Problem 3 - In many DSP applications, it is necessary to estimate (and subsequently remove) the DC bias from the input signal. Given is a C-function (not the best code example) and the Matlab equivalent to estimate the DC component of a signal. The dc_est is initialized and the function is called repeatedly for each new sample of the input signal. Each time it is called, the function receives the current value of the input signal (x_n) and returns the current estimate of the DC value of that signal. It takes some time before the dc_est converges to the true DC value. We can view the function as an LTI system with constant coefficients, with input x(n) and output y(n) (equal to the current value of dc_est).
/* C- FUNCTION */
#define ALPHA 0.001
double dc_est = 0; /* global dc-estimate initialized to 0 */
double dc_estimator(double x_n)
{
dc_est = dc_est + ALPHA *(x_n - dc_est);
return dc_est;
}
EQUIVALENT MATLAB FUNCTION
function dc_est = dc_estimator( x_n )
global dc_est % initialized to 0 prior to calling the function for the first time
ALPHA = 0.001;
dc_est = dc_est + ALPHA*(x_n - dc_est);
end
a) Write the difference equation that corresponds to the DC estimator system.

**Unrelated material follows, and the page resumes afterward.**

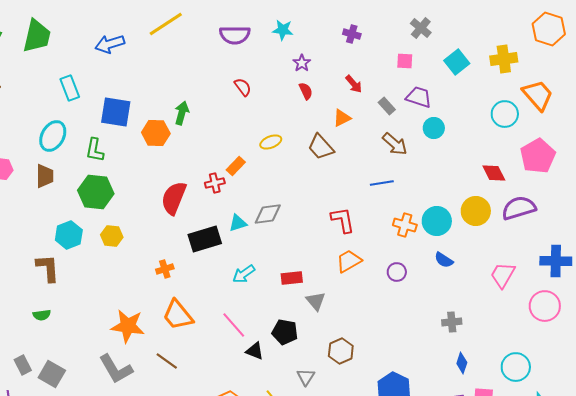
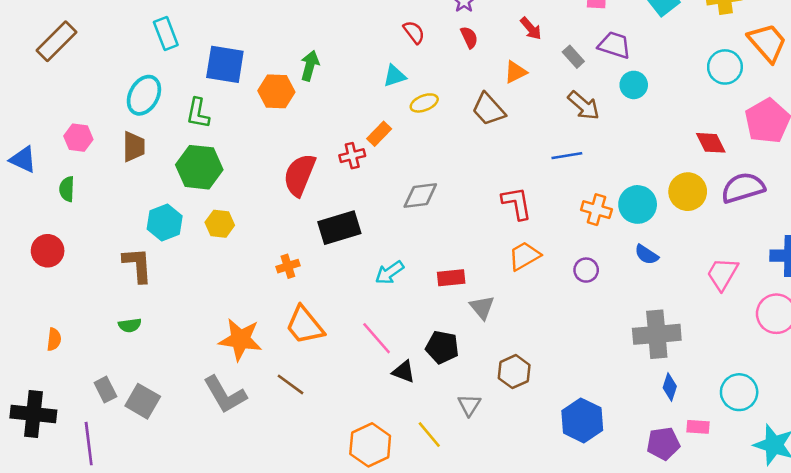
red semicircle: (243, 87) -> (414, 32), moved
cyan triangle: (238, 223) -> (395, 76), moved
gray cross: (452, 322) -> (657, 334), size x1.8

b) Assuming input signal x(n) = 5 u(n), solve the difference equation and provide the analytical expression for the output in terms of parameter ALPHA. (Note: the initial condition is given above).

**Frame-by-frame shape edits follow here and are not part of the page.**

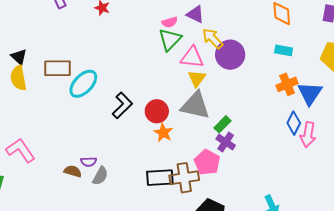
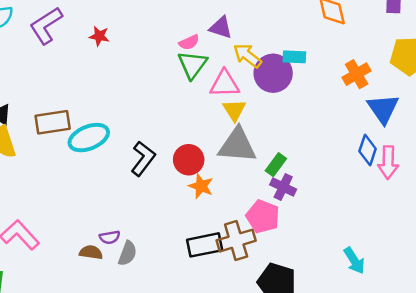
cyan rectangle: (284, 50) -> (294, 57), moved
cyan ellipse: (83, 84) -> (89, 138), turned 32
orange cross: (287, 84) -> (357, 74), moved

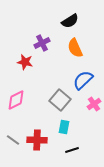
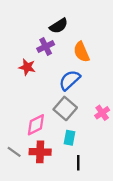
black semicircle: (70, 21) -> (59, 26), moved
blue semicircle: (83, 80) -> (70, 80), moved
pink diamond: (16, 100) -> (36, 125), moved
black line: (72, 150) -> (78, 163), turned -72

c) Assuming x(n) = 5 u(n) and ALPHA = 0.001, how many samples n will it take for the output i.e. "dc_est" to be within 1% of the actual DC value? If the sampling rate is 48000 Hz, how much time (in milliseconds) will take the output to be within 1% of the DC value?

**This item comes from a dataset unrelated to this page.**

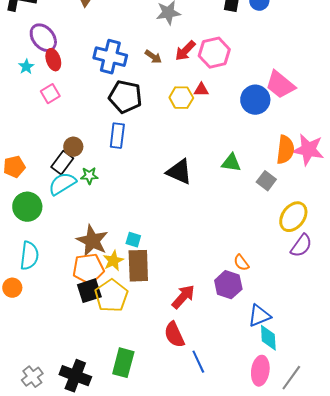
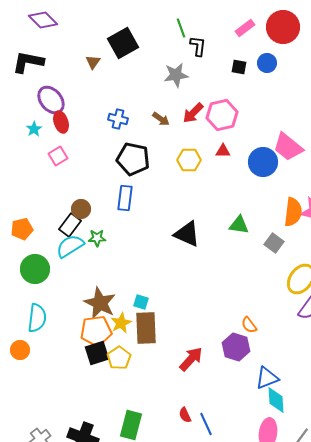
blue cross: (110, 57) -> (118, 119), size x0.6
red triangle: (201, 90) -> (223, 151), moved
yellow pentagon: (111, 296) -> (119, 358), size x0.7
red semicircle: (174, 335) -> (185, 415), moved, size x0.6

d) Repeat part c) for ALPHA=0.01.
e) Roughly sketch or plot the output of the dc_estimator system to the input in part c) for ALPHA=0.001 and for ALPHA=0.01 Draw a block diagram of the system in Direct II form.
f) Let x(n) = 10 sin(w0n)u(n), where w0 = π/2. What is the DC component of this signal (for n ≥ 0)? Assume we feed this signal into the dc_estimator system and let enough time pass so that the steady-state is reached i.e. the homogeneous part of the response of the system is no longer present. Thus, for this part, it is only necessary to find the particular solution of the equation.
Questions for part f):
Find the particular solution to the sinusoidal input.
How do we know that homogenous response will no longer be present for large enough n?
What is the maximum deviation of the dc_estimator response from the true DC value?
What happens to this maximum deviation when ALPHA=0.001 vs ALPHA=0.01.